Aucun pur-sang gavé de soins, aucun cheval de guerre couvert de cicatrices n'a pu se flatter d'une carrière aussi romanesque que ces chevaux-là.
Leur origine se perd dans la nuit des temps ; peut-être sont-ils grecs, attribués à Lysippe au IIIe siècle Av JC. Volés par les romains, nous savons qu'ils furent transportés de l'arc de Trajan à Rome jusqu'à Constantinople où on les installa sur la tour de l'Hippodrome. C'est là qu'Enrico Dandolo les vola à son tour en 1204 pour les emmener à Venise.

Le sabot de l'un d'eux se trouva brisé en chemin et le capitaine du navire, Morosini, le conserva en souvenir et le fit placer plus tard au-dessus de la porte de sa maison, Campo Sant'Agostin.

Les chevaux furent restaurés à Venise et installés d'abord à l'Arsenal. Mais bientôt ils gagnèrent leur position grandiose à Saint Marc et ils devinrent si bien symbole de la gloire et de l'orgueil de Venise que les Génois, combattant contre Venise, se vantaient d'être sur le point de "passer la bride aux chevaux de Saint Marc".
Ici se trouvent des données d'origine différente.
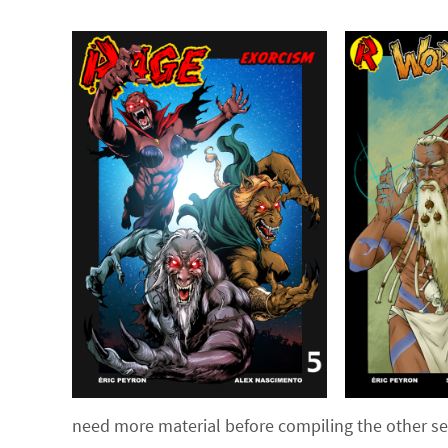
need more material before compiling the other seri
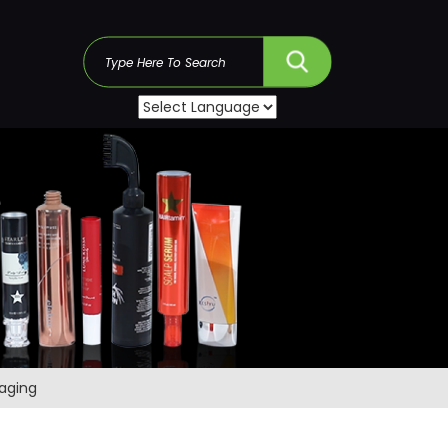
s
kaging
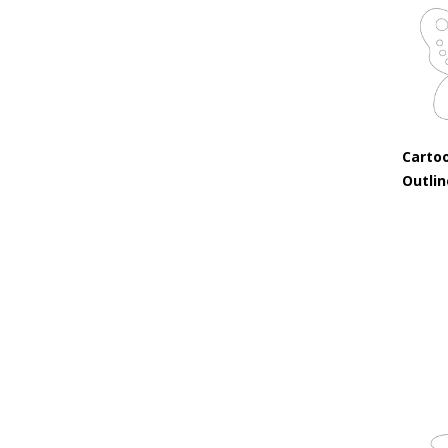
Cartoo
Outli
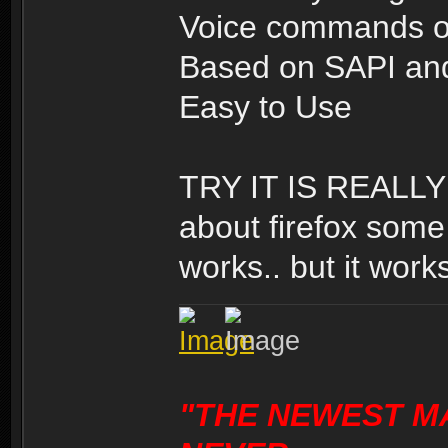
Voice commands o
Based on SAPI and
Easy to Use
TRY IT IS REALLY 
about firefox some 
works.. but it works
"THE NEWEST M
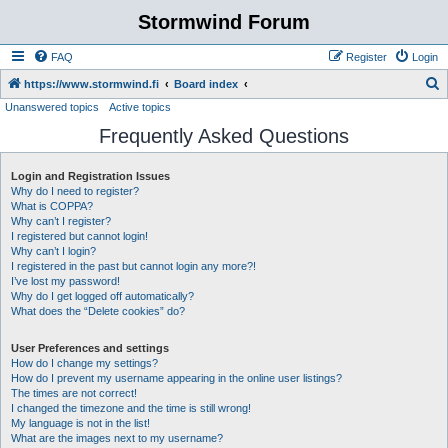
Stormwind Forum
FAQ
Register
Login
S
https://www.stormwind.fi
Board index
Unanswered topics
Active topics
e
Frequently Asked Questions
a
r
Login and Registration Issues
c
Why do I need to register?
h
What is COPPA?
Why can’t I register?
I registered but cannot login!
Why can’t I login?
I registered in the past but cannot login any more?!
I’ve lost my password!
Why do I get logged off automatically?
What does the “Delete cookies” do?
User Preferences and settings
How do I change my settings?
How do I prevent my username appearing in the online user listings?
The times are not correct!
I changed the timezone and the time is still wrong!
My language is not in the list!
What are the images next to my username?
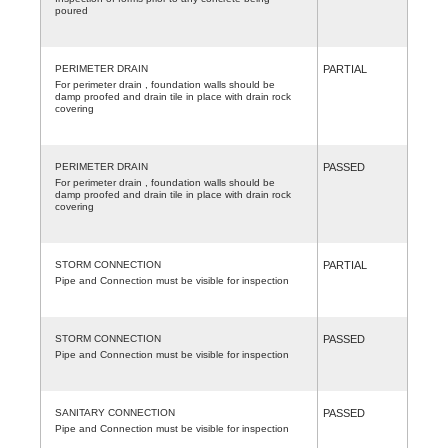
poured
PERIMETER DRAIN
PARTIAL
For perimeter drain , foundation walls should be
damp proofed and drain tile in place with drain rock
covering
PERIMETER DRAIN
PASSED
For perimeter drain , foundation walls should be
damp proofed and drain tile in place with drain rock
covering
STORM CONNECTION
PARTIAL
Pipe and Connection must be visible for inspection
STORM CONNECTION
PASSED
Pipe and Connection must be visible for inspection
SANITARY CONNECTION
PASSED
Pipe and Connection must be visible for inspection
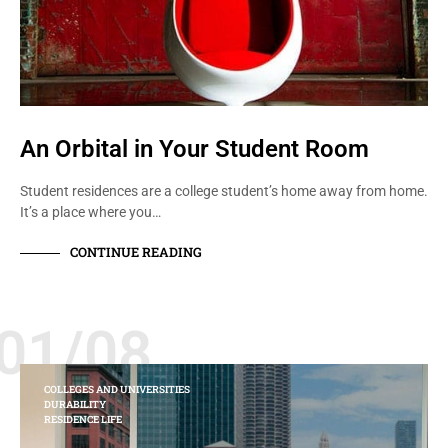
An Orbital in Your Student Room
Student residences are a college student’s home away from home.
It’s a place where you…
CONTINUE READING
01/08
COLLEGES AND UNIVERSITIES
DURABILITY
RESIDENCE LIFE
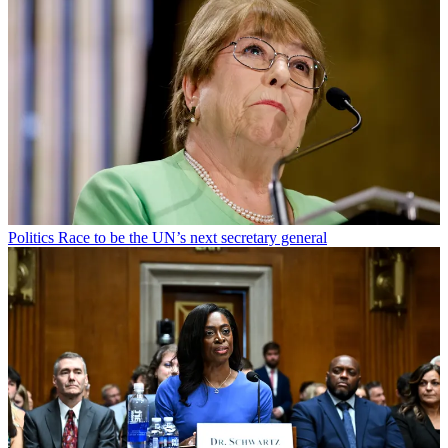
Politics
Race to be the UN’s next secretary general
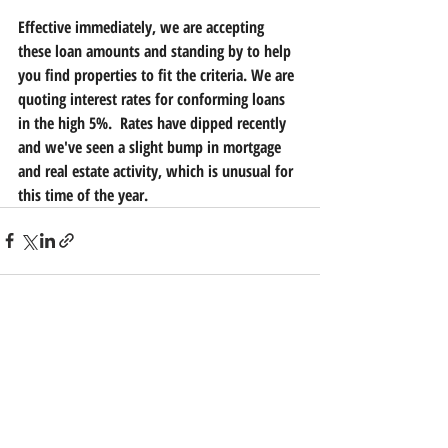
Effective immediately, we are accepting 
these loan amounts and standing by to help 
you find properties to fit the criteria. We are 
quoting interest rates for conforming loans 
in the high 5%.  Rates have dipped recently 
and we've seen a slight bump in mortgage 
and real estate activity, which is unusual for 
this time of the year.
Recent Posts
See All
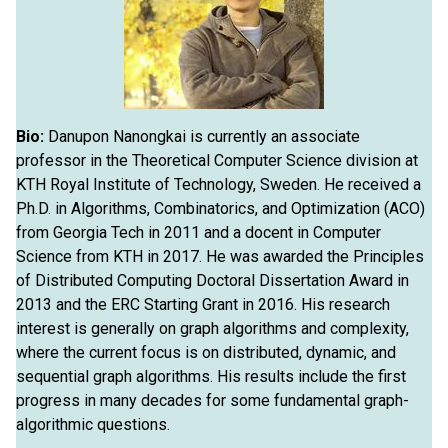
Bio:
Danupon Nanongkai is currently an associate
professor in the Theoretical Computer Science division at
KTH Royal Institute of Technology, Sweden. He received a
Ph.D. in Algorithms, Combinatorics, and Optimization (ACO)
from Georgia Tech in 2011 and a docent in Computer
Science from KTH in 2017. He was awarded the Principles
of Distributed Computing Doctoral Dissertation Award in
2013 and the ERC Starting Grant in 2016. His research
interest is generally on graph algorithms and complexity,
where the current focus is on distributed, dynamic, and
sequential graph algorithms. His results include the first
progress in many decades for some fundamental graph-
algorithmic questions.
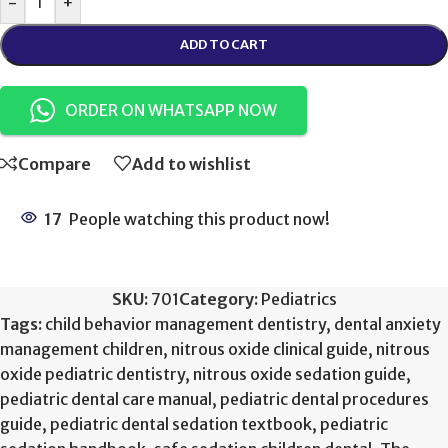
-
+
ADD TO CART
ORDER ON WHATSAPP NOW
Compare
Add to wishlist
17
People watching this product now!
SKU:
701
Category:
Pediatrics
Tags:
child behavior management dentistry
,
dental anxiety
management children
,
nitrous oxide clinical guide
,
nitrous
oxide pediatric dentistry
,
nitrous oxide sedation guide
,
pediatric dental care manual
,
pediatric dental procedures
guide
,
pediatric dental sedation textbook
,
pediatric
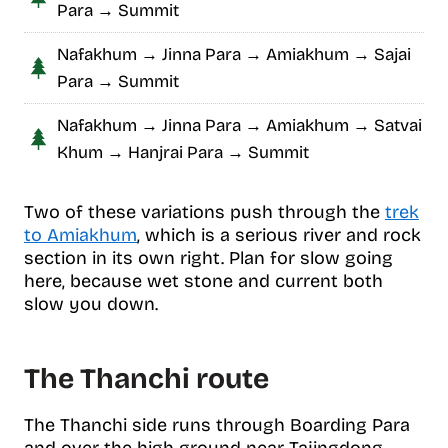
Para → Summit
Nafakhum → Jinna Para → Amiakhum → Sajai
Para → Summit
Nafakhum → Jinna Para → Amiakhum → Satvai
Khum → Hanjrai Para → Summit
Two of these variations push through the
trek
to Amiakhum
, which is a serious river and rock
section in its own right. Plan for slow going
here, because wet stone and current both
slow you down.
The Thanchi route
The Thanchi side runs through Boarding Para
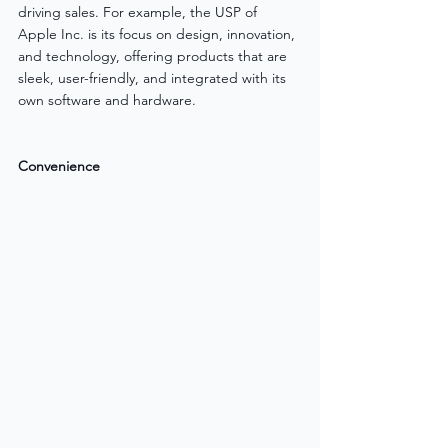
driving sales. For example, the USP of 
Apple Inc. is its focus on design, innovation, 
and technology, offering products that are 
sleek, user-friendly, and integrated with its 
own software and hardware.
Convenience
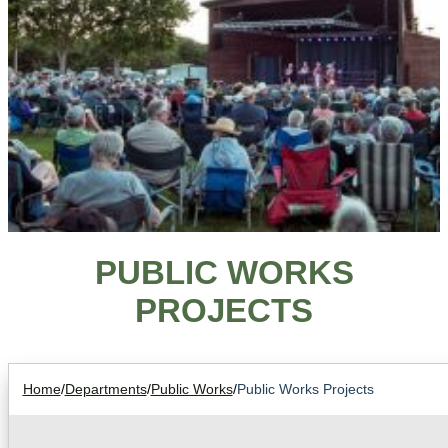
PUBLIC WORKS
PROJECTS
Home
/
Departments
/
Public Works
/
Public Works Projects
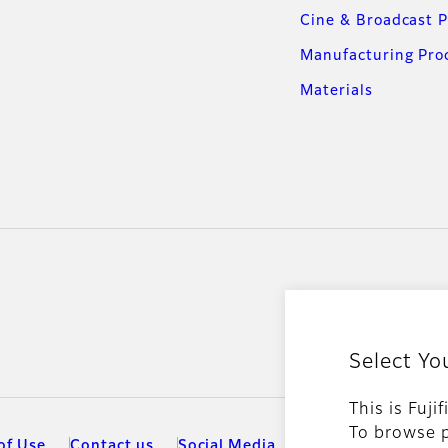
Cine & Broadcast 
Manufacturing Pro
Materials
Select Yo
This is Fuji
To browse p
of Use
Contact us
Social Media
Mobile Apps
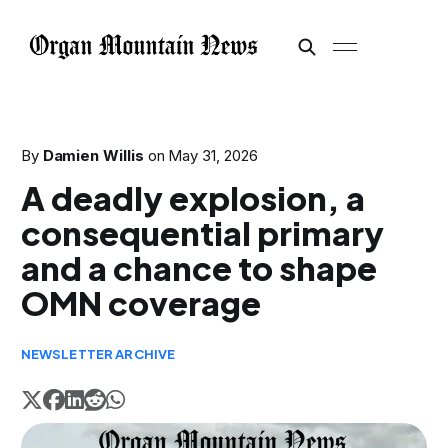
By
Damien Willis
on
May 31, 2026
A deadly explosion, a
consequential primary
and a chance to shape
OMN coverage
NEWSLETTER ARCHIVE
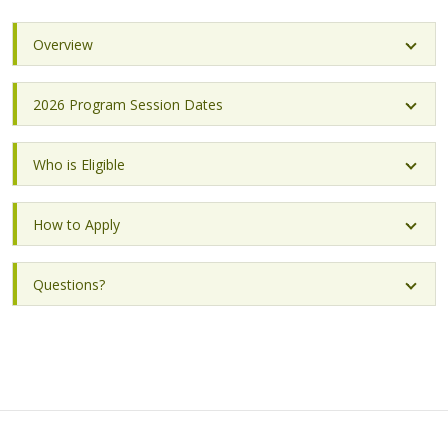
Overview
2026 Program Session Dates
Who is Eligible
How to Apply
Questions?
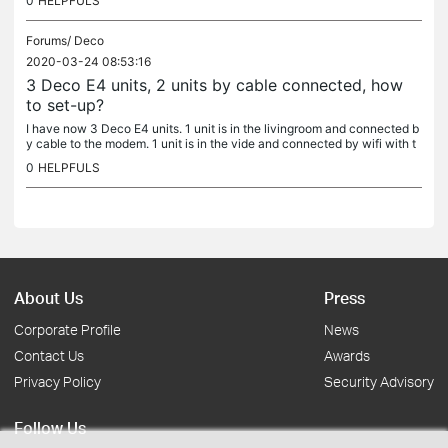
0
HELPFULS
Forums/
Deco
2020-03-24 08:53:16
3 Deco E4 units, 2 units by cable connected, how
to set-up?
I have now 3 Deco E4 units. 1 unit is in the livingroom and connected b
y cable to the modem. 1 unit is in the vide and connected by wifi with t
he first unit. 1 unit is out of range for the other 2...
0
HELPFULS
About Us
Press
Corporate Profile
News
Contact Us
Awards
Privacy Policy
Security Advisory
Follow Us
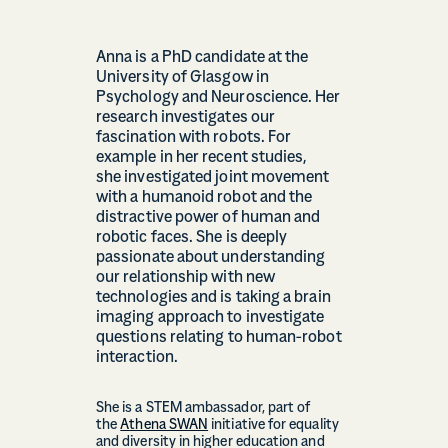
Anna is a PhD candidate at the
University of Glasgow in
Psychology and Neuroscience. Her
research investigates our
fascination with robots. For
example in her recent studies,
she investigated joint movement
with a humanoid robot and the
distractive power of human and
robotic faces. She is deeply
passionate about understanding
our relationship with new
technologies and is taking a brain
imaging approach to investigate
questions relating to human-robot
interaction.
She is a STEM ambassador, part of
the
Athena SWAN
initiative for equality
and diversity in higher education and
Ils sont de nouveau volés par Bonaparte en 1798. Les soldats du génie de Napoléon les descendirent à grand-peine de la Basilique (ils pèsent huit cent kilos chacun) et les emmenèrent à Paris où ils restèrent treize ans sur la place du Carrousel.

Après Waterloo, les Autrichiens les ramenèrent à Saint Marc en 1815.  Les originaux sont maintenant à l'abri des intempéries (et du vol ?) à l'intérieur de la basilique.